* Exercise goal
Among the records below, find the lines that hold the word "beautiful" and report how many there are, with no other words.

[Opening Provided data section]

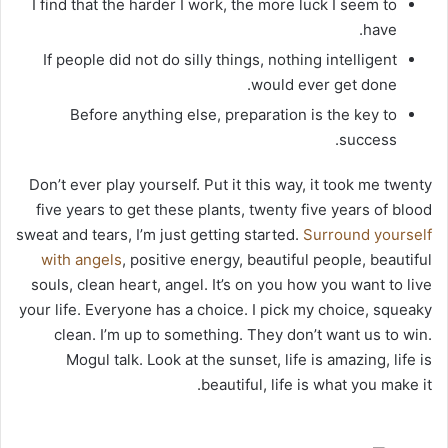
I find that the harder I work, the more luck I seem to
have.
If people did not do silly things, nothing intelligent
would ever get done.
Before anything else, preparation is the key to
success.
Don’t ever play yourself. Put it this way, it took me twenty
five years to get these plants, twenty five years of blood
sweat and tears, I’m just getting started.
Surround yourself
with angels
, positive energy, beautiful people, beautiful
souls, clean heart, angel. It’s on you how you want to live
your life. Everyone has a choice. I pick my choice, squeaky
clean. I’m up to something. They don’t want us to win.
Mogul talk. Look at the sunset, life is amazing, life is
beautiful, life is what you make it.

[Closing Provided data section]

* Your response
2